In keeping with Vigil/Gunfire’s rather loose adaptation of Christian theology, Fury, the surprisingly insecure third horseman of the apocalypse (Pestilence and Famine apparently not having marketable enough names to make the cut), is sent to hunt them down. Of course, this being a Darksiders game, there will inevitably be a bunch of late twists and at least one conspiracy theory thrown in to complicate matters more. But story is perhaps not why we’re here; Darksiders III has by and large embraced its role solely as an action game this time around, having ditched most of the puzzle solving from the original Darksiders and the RPG/loot elements from Darksiders II. And, if Bayonetta has shown us anything, it’s that action games can often get by with utterly incomprehensible stories so long as the gameplay is entertaining.

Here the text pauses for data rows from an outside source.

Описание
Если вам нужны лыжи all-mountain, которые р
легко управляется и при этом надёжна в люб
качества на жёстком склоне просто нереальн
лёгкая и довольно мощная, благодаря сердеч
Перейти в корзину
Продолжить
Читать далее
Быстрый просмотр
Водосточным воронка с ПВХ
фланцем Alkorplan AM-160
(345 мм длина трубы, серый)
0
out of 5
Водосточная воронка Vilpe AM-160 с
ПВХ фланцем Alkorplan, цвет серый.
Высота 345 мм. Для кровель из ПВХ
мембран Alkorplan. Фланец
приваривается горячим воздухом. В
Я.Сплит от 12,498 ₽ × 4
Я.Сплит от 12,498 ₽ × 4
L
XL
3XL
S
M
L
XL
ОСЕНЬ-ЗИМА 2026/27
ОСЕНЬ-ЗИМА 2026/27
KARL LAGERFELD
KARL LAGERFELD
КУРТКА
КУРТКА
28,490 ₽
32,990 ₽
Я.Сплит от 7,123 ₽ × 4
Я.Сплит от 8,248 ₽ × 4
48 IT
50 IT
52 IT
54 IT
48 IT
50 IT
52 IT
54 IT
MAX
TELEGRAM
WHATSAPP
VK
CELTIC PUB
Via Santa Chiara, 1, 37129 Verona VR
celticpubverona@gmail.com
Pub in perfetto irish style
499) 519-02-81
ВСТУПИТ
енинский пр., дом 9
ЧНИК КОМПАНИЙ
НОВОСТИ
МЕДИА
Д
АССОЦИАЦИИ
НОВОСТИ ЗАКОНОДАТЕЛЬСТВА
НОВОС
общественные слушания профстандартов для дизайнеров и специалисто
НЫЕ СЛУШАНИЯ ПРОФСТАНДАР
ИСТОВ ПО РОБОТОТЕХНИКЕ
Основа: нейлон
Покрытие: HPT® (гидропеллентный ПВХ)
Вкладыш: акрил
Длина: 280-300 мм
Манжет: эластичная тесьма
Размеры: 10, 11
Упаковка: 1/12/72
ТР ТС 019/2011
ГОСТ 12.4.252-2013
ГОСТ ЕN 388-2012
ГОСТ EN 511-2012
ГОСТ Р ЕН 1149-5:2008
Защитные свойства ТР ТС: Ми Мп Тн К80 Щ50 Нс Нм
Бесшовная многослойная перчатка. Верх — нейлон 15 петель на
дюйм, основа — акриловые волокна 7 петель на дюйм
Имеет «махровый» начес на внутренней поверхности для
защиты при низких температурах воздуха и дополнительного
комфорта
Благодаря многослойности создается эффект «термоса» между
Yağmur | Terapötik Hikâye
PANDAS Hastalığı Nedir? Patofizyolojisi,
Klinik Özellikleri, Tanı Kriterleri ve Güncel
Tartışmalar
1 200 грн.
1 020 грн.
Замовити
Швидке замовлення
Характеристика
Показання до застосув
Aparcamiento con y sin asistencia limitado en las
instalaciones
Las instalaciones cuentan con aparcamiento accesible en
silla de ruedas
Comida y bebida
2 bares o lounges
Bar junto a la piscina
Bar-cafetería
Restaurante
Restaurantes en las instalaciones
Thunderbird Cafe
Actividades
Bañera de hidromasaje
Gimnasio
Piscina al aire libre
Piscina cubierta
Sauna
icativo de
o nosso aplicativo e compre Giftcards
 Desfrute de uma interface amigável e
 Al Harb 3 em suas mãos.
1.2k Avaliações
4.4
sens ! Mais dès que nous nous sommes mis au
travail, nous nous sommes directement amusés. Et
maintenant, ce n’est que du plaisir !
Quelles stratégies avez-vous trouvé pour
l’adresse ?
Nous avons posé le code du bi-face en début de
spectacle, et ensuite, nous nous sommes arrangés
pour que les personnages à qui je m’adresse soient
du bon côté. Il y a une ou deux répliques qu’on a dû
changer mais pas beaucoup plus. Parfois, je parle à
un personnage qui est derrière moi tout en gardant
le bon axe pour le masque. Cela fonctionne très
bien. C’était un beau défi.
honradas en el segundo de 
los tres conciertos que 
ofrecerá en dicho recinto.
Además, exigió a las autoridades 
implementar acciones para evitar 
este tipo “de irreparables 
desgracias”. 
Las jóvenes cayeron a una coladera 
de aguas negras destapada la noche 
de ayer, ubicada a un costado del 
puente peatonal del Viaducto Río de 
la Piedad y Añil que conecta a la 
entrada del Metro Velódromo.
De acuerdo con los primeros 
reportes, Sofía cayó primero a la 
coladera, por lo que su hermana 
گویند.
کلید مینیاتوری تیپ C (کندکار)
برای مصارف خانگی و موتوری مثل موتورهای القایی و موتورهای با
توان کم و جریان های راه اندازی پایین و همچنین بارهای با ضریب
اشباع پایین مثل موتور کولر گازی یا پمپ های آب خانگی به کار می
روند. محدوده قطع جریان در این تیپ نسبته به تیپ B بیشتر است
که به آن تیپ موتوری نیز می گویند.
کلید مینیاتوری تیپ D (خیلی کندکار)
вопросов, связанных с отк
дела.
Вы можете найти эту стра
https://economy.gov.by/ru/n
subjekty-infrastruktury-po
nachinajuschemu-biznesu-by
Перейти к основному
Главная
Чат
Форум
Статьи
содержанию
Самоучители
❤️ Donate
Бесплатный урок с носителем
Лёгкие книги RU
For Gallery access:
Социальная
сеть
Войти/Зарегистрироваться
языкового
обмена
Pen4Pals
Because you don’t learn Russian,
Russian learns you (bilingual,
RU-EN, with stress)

When you’re not fighting something, Darksiders III
’s gameplay mostly consists of traversing the landscape, solving some very basic puzzles, and searching for bosses to kill. The game has taken a few pointers from Dark Souls
in that much of the layout revolves around finding save points from where you can level up with in-game currency obtained from killing enemies. Dying means respawning at the last save point you reached, losing all of the currency you’re currently holding, and having to travel back to the point where you died to get it back. It’s a rather questionable inclusion, and I’m not sure it really benefits an action game much to encourage a slower paced, more cautious playstyle after death, but it’s not a major problem.
The actual combat of Darksiders III is relatively simplistic, operating on a two button system; one button for each of the two weapons you can have selected at any given time. It’s not particularly complicated, but it’s still fun enough, and there are a variety of interesting weapons and moves to play around with. Much of the skill revolves around reacting to enemy attacks and dodging at the right time; there’s a Bayonetta-esque system where the player is rewarded for dodging at the last possible moment before an attack lands. The game’s dodge is both fast and lacks many invincibility frames, which puts a heavy emphasis on quick reactions and timing. It’s not exactly complex, but dashing quickly in and out of enemy reach is certainly fun, and bosses are challenging enough to make the relatively shallow system feel rewarding. There's a pure, almost child-like sense of fun to be had from darting between enemies, racking up big combos and avoiding attacks perfectly.
I do feel that the game missed an opportunity to add some depth to its combat by not implementing directional attacks similar to those you can find in the Devil May Cry series. Darksiders III operates with a hard lock-on system, which would have allowed for the developers to expand the number of moves Fury had available relatively easily. Unfortunately, as it stands, the combat isn’t much more complex than a Warriors game, which does mean that once you’ve mastered Fury’s movement and dodging, there isn’t a lot left for you to get good at. The difficulty curve tapers off and you’re just left to steamroll through the rest of the game.
From a technical standpoint, this is one of the least impressive games you’ll find on current generation hardware. It looks like a late PS2 title, with some truly bad textures and low res environments. Even the previous Darksiders
games, which were by no means graphical powerhouses, were more impressive than this. There’s no kind way to say it: this game does not look good.
I’m usually not one to make much of a fuss about graphical fidelity in an action title, as performance is usually more important in a title that’s focused on fast movement and quick reflexes, but Darksiders III
barely manages to touch 30 FPS consistently, with plenty of framerate drops whenever things get hectic on screen. 60 FPS is the benchmark that games focused on quick movement and fast-paced melee combat should strive to reach, and 30 FPS is something I grudgingly accept as a bare minimum. This is completely unacceptable: there is simply no justification for an action game failing to even reach a locked 30 FPS on eighth gen hardware, let alone one which has its core mechanics focused around quick reactions and inputs on the player’s part.
This review is based on a digital copy of Darksiders III for the PS4, provided by the publisher.
Despite these problems, I keep coming back to the fact that the game is just fun to play, which is something that cannot be said for far too many recent mainstream releases. If you’re a fan of the series, or you’re just looking for the opportunity to beat people into the ground, you may be able to overlook the myriad of technical problems and the relative lack of complexity. For anyone else, it’s hard to recommend dropping $60 on this. If you don’t already like hack and slash titles, and the Darksiders
series specifically, this third installment certainly won’t make you a fan.